昨年はたくさんの発見がありましたが、中でも、多くの太陽系外惑星が見つかったことは大きな発見です。これまでに、340個の太陽系外惑星が発見されていますが、毎日その数は変化しています。また、地球よりは大きいですが、地球の質量により近い惑星の観察がされるようになってきました。それらはスーパーアース(Super Earth; 巨大地球型惑星)と呼ばれ、地球の数倍から10倍程度の質量を持ちます。すでに、いくつかのスーパーアースが見つかっていて、最近発見されたものは、地球のわずか2倍の質量しかありません。太陽のような恒星を回る地球型惑星はまだ発見できていませんが、近い将来、発見に必要な高性能な観測技術が開発されると思います。これは非常に面白い探査になるでしょう。その技術を使って、これらの太陽系外惑星の大気圏を観察し、過去あるいは現在の生命の兆候があるかどうかを調べることが可能になると期待しています。
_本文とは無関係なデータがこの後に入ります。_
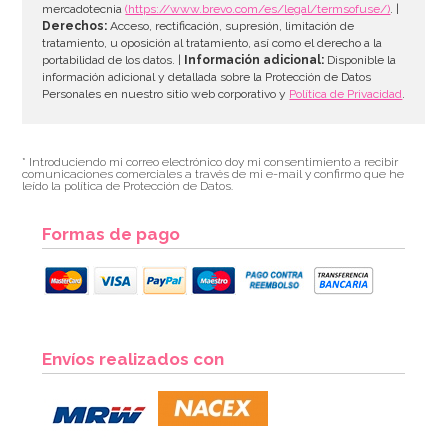
mercadotecnia
(https://www.brevo.com/es/legal/termsofuse/)
. |
Derechos:
Acceso, rectificación, supresión, limitación de
tratamiento, u oposición al tratamiento, así como el derecho a la
portabilidad de los datos. |
Información adicional:
Disponible la
información adicional y detallada sobre la Protección de Datos
Personales en nuestro sitio web corporativo y
Política de Privacidad
.
* Introduciendo mi correo electrónico doy mi consentimiento a recibir
comunicaciones comerciales a través de mi e-mail y confirmo que he
leído la política de Protección de Datos.
Formas de pago
Boquilla PME hoja nº51 Estándar
Envíos realizados con
3,35€
3,49€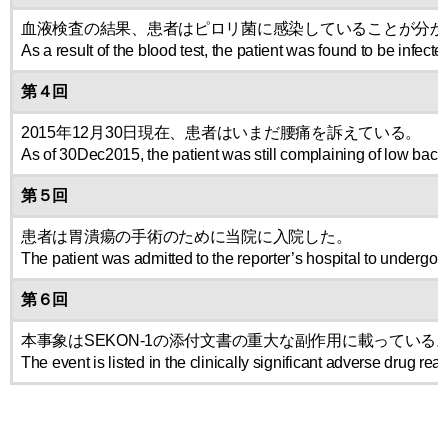
血液検査の結果、患者はピロリ菌に感染していることが分か
As a result of the blood test, the patient was found to be infecte
第４回
2015年12月30日現在、患者はいまだ腰痛を訴えている。
As of 30Dec2015, the patient was still complaining of low back
第５回
患者は胃潰瘍の手術のために当院に入院した。
The patient was admitted to the reporter’s hospital to undergo su
第６回
本事象はSEKON-1の添付文書の重大な副作用に載っている
The event is listed in the clinically significant adverse drug r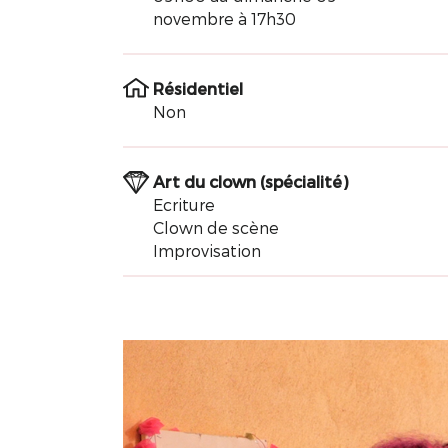
novembre à 17h30
Résidentiel
Non
Art du clown (spécialité)
Ecriture
Clown de scène
Improvisation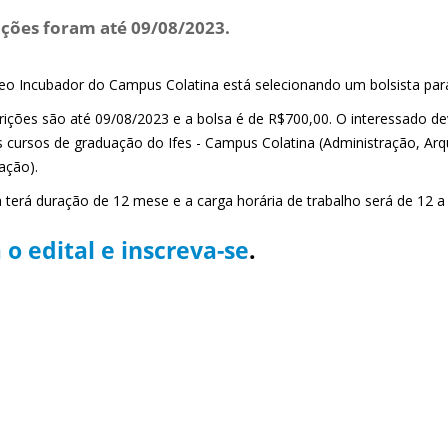
ições foram até 09/08/2023.
eo Incubador do Campus Colatina está selecionando um bolsista pa
crições são até 09/08/2023 e a bolsa é de R$700,00. O interessado d
 cursos de graduação do Ifes - Campus Colatina (Administração, Arq
ação).
a terá duração de 12 mese e a carga horária de trabalho será de 12 a
 o edital e inscreva-se
.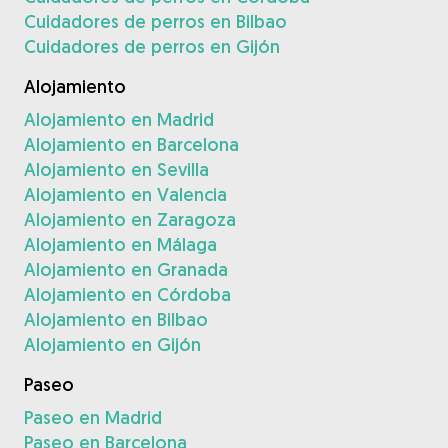
Cuidadores de perros en Bilbao
Cuidadores de perros en Gijón
Alojamiento
Alojamiento en Madrid
Alojamiento en Barcelona
Alojamiento en Sevilla
Alojamiento en Valencia
Alojamiento en Zaragoza
Alojamiento en Málaga
Alojamiento en Granada
Alojamiento en Córdoba
Alojamiento en Bilbao
Alojamiento en Gijón
Paseo
Paseo en Madrid
Paseo en Barcelona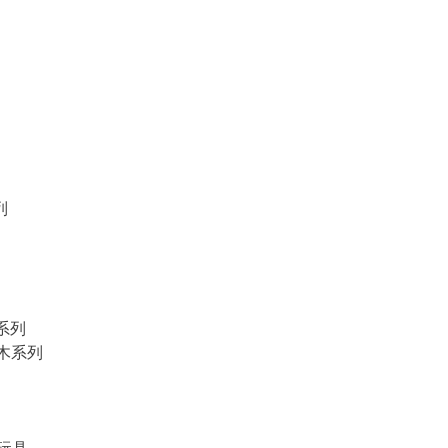
列
物系列
積木系列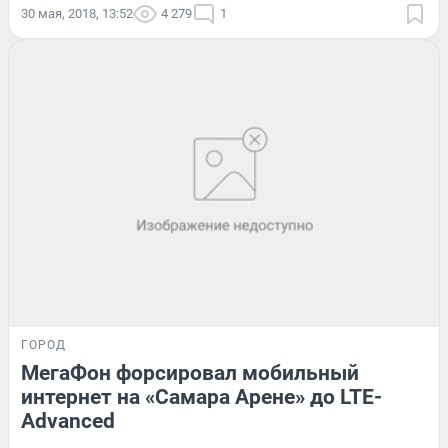
30 мая, 2018, 13:52
4 279
1
ГОРОД
МегаФон форсировал мобильный
интернет на «Самара Арене» до LTE-
Advanced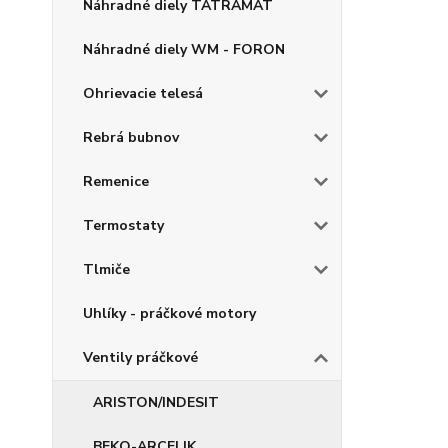
Náhradné diely TATRAMAT
Náhradné diely WM - FORON
Ohrievacie telesá
Rebrá bubnov
Remenice
Termostaty
Tlmiče
Uhlíky - práčkové motory
Ventily práčkové
ARISTON/INDESIT
BEKO-ARCELIK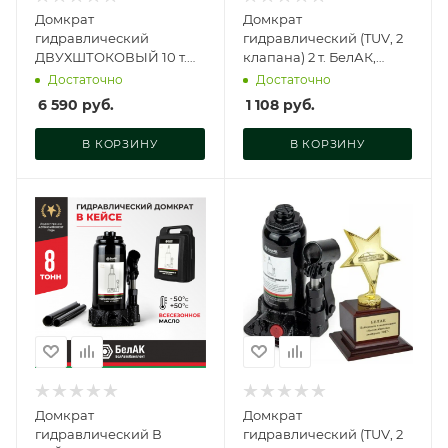
Домкрат
Домкрат
гидравлический
гидравлический (TUV, 2
ДВУХШТОКОВЫЙ 10 т.
клапана) 2 т. БелАК,
БелАК, БАК.20045
БАК.00026
Достаточно
Достаточно
6 590
руб.
1 108
руб.
В КОРЗИНУ
В КОРЗИНУ
Домкрат
Домкрат
гидравлический В
гидравлический (TUV, 2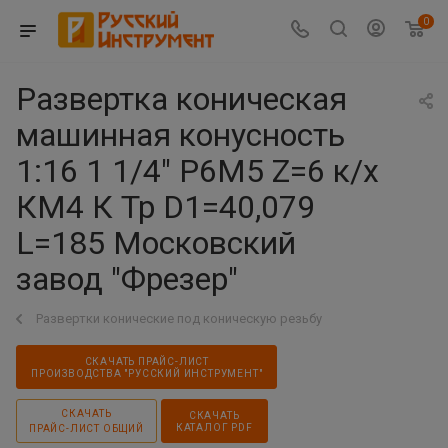
0
Развертка коническая
машинная конусность
1:16 1 1/4" Р6М5 Z=6 к/х
КМ4 К Тр D1=40,079
L=185 Московский
завод "Фрезер"
Развертки конические под коническую резьбу
СКАЧАТЬ ПРАЙС-ЛИСТ
ПРОИЗВОДСТВА "РУССКИЙ ИНСТРУМЕНТ"
СКАЧАТЬ
СКАЧАТЬ
КАТАЛОГ PDF
ПРАЙС-ЛИСТ ОБЩИЙ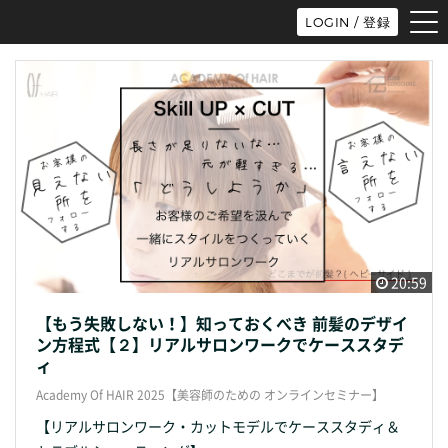
tog
LOGIN / 登録
nav
20:59
【もう失敗しない！】知っておくべき 前髪のデザイ
ン方程式【２】リアルサロンワークでケーススタデ
ィ
Academy Of HAIR 2025【美容師のための オンラインセミナー】
【リアルサロンワーク・カットモデルでケーススタディ＆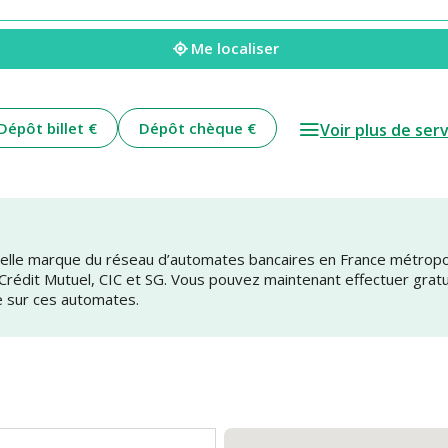
Me localiser
Dépôt billet €
Dépôt chèque €
Voir plus de ser
uvelle marque du réseau d’automates bancaires en France métrop
 Crédit Mutuel, CIC et SG. Vous pouvez maintenant effectuer grat
e sur ces automates.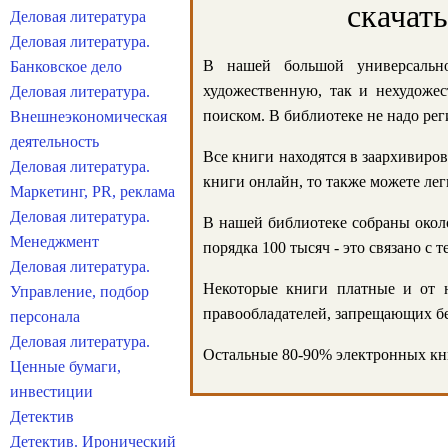
скачат
Деловая литература
Деловая литература.
В нашей большой универсально
Банковское дело
художественную, так и нехудожес
Деловая литература.
поиском. В библиотеке не надо реги
Внешнеэкономическая
деятельность
Все книги находятся в заархивиров
Деловая литература.
книги онлайн, то также можете лег
Маркетинг, PR, реклама
Деловая литература.
В нашей библиотеке собраны около
Менеджмент
порядка 100 тысяч - это связано с
Деловая литература.
Некоторые книги платные и от н
Управление, подбор
правообладателей, запрещающих бе
персонала
Деловая литература.
Остальные 80-90% электронных кни
Ценные бумаги,
инвестиции
Детектив
Детектив. Иронический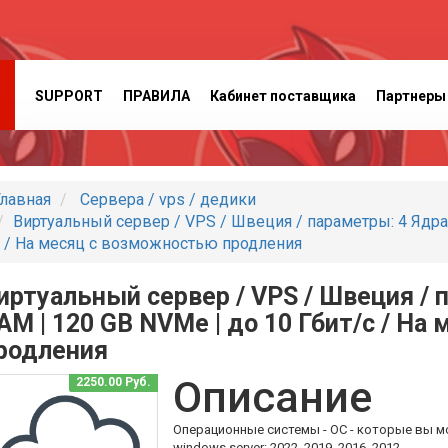
SUPPORT
ПРАВИЛА
Кабинет поставщика
Партнеры
лавная
Сервера / vps / дедики
Виртуальный сервер / VPS / Швеция / параметры: 4 Ядра 
 / На месяц с возможностью продления
иртуальный сервер / VPS / Швеция / п
AM | 120 GB NVMe | до 10 Гбит/с / Н
родления
Описание
2250.00 Руб.
Операционные системы - ОС - которые вы м
windows server: 2022, 2019, 2016, 2012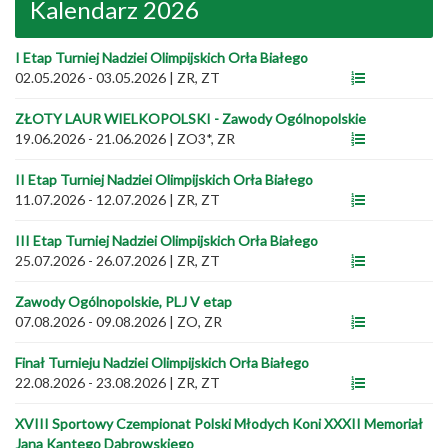
Kalendarz 2026
I Etap Turniej Nadziei Olimpijskich Orła Białego
02.05.2026 - 03.05.2026
|
ZR, ZT
ZŁOTY LAUR WIELKOPOLSKI - Zawody Ogólnopolskie
19.06.2026 - 21.06.2026
|
ZO3*, ZR
II Etap Turniej Nadziei Olimpijskich Orła Białego
11.07.2026 - 12.07.2026
|
ZR, ZT
III Etap Turniej Nadziei Olimpijskich Orła Białego
25.07.2026 - 26.07.2026
|
ZR, ZT
Zawody Ogólnopolskie, PLJ V etap
07.08.2026 - 09.08.2026
|
ZO, ZR
Finał Turnieju Nadziei Olimpijskich Orła Białego
22.08.2026 - 23.08.2026
|
ZR, ZT
XVIII Sportowy Czempionat Polski Młodych Koni XXXII Memoriał
Jana Kantego Dąbrowskiego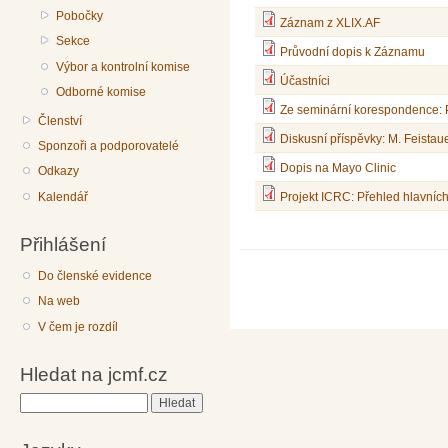
Pobočky
Záznam z XLIX.AF
Sekce
Průvodní dopis k Záznamu
Výbor a kontrolní komise
Účastníci
Odborné komise
Ze seminární korespondence:
Členství
Diskusní příspěvky: M. Feistaue
Sponzoři a podporovatelé
Dopis na Mayo Clinic
Odkazy
Kalendář
Projekt ICRC: Přehled hlavní
Přihlášení
Do členské evidence
Na web
V čem je rozdíl
Hledat na jcmf.cz
Hledat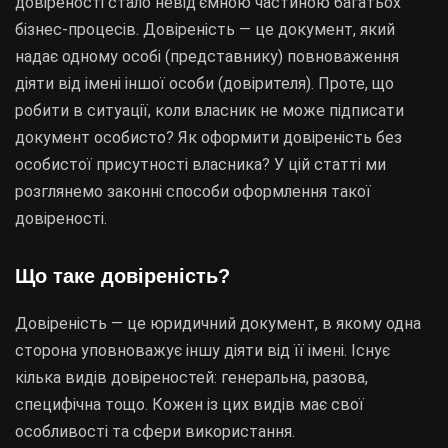
довіреності стало невід’ємною частиною багатьох
бізнес-процесів. Довіреність — це документ, який
надає одному особі (представнику) повноваження
діяти від імені іншої особи (довірителя). Проте, що
робити в ситуації, коли власник не може підписати
документ особисто? Як оформити довіреність без
особистої присутності власника? У цій статті ми
розглянемо законні способи оформлення такої
довіреності.
Що таке довіреність?
Довіреність — це юридичний документ, в якому одна
сторона уповноважує іншу діяти від її імені. Існує
кілька видів довіреностей: генеральна, разова,
специфічна тощо. Кожен із цих видів має свої
особливості та сфери використання.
ほかの興味深い話題といえば、日本のすばる望遠鏡が素晴らしい成果をあげていると聞いています。はるか遠くの銀河を観察しているとき、それは光を発したときのままの銀河を見ていますが、すばる望遠鏡の高性能カメラのおかげで遠くまで見られるようになり、宇宙誕生初期の頃の銀河の様子を観測できるようになりました。すばる望遠鏡は、私たちの銀河進化の理解を大きく変える素晴らしいものです。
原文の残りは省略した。